* YOUR INSTRUCTIONS *
Reproduce only this part of the listing: the line with "available has grown from 8/7 to 24/7 (or to", plus every line after it through the last.

* DATA SUPPLIED *

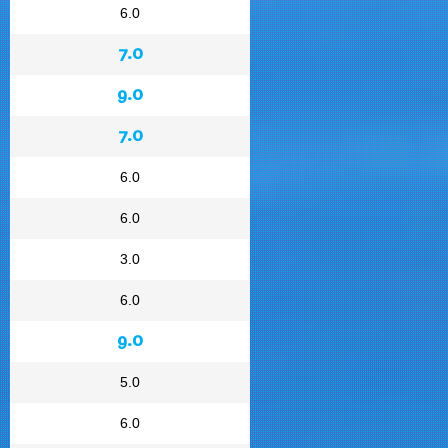
6.0
7.0
9.0
7.0
6.0
6.0
3.0
6.0
9.0
5.0
6.0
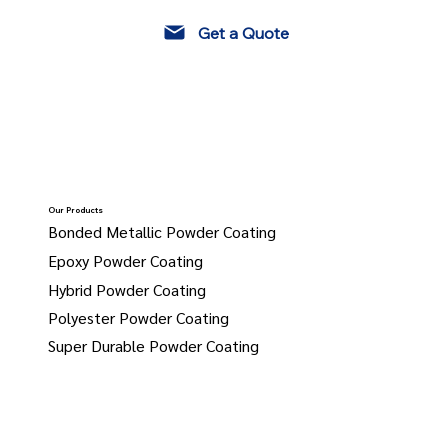
Get a Quote
Our Products
Bonded Metallic Powder Coating
Epoxy Powder Coating
Hybrid Powder Coating
Polyester Powder Coating
Super Durable Powder Coating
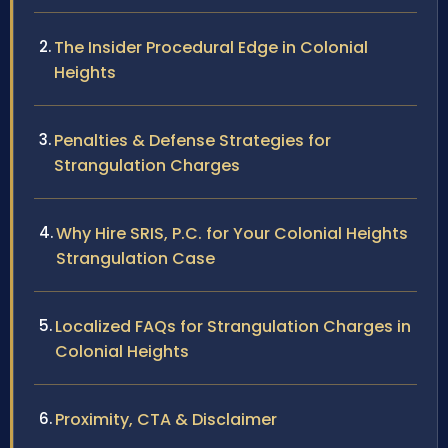
The Insider Procedural Edge in Colonial
Heights
Penalties & Defense Strategies for
Strangulation Charges
Why Hire SRIS, P.C. for Your Colonial Heights
Strangulation Case
Localized FAQs for Strangulation Charges in
Colonial Heights
Proximity, CTA & Disclaimer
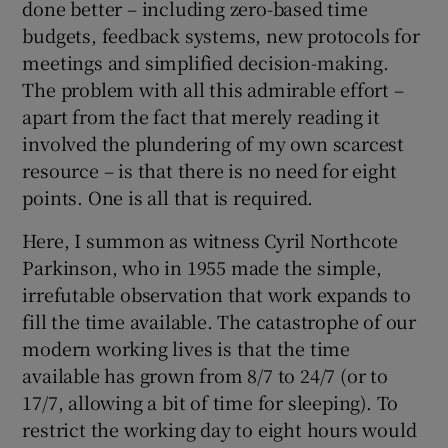
done better – including zero-based time
budgets, feedback systems, new protocols for
meetings and simplified decision-making.
The problem with all this admirable effort –
apart from the fact that merely reading it
involved the plundering of my own scarcest
resource – is that there is no need for eight
points. One is all that is required.
Here, I summon as witness Cyril Northcote
Parkinson, who in 1955 made the simple,
irrefutable observation that work expands to
fill the time available. The catastrophe of our
modern working lives is that the time
available has grown from 8/7 to 24/7 (or to
17/7, allowing a bit of time for sleeping). To
restrict the working day to eight hours would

* REPLY *
available has grown from 8/7 to 24/7 (or to
17/7, allowing a bit of time for sleeping). To
restrict the working day to eight hours would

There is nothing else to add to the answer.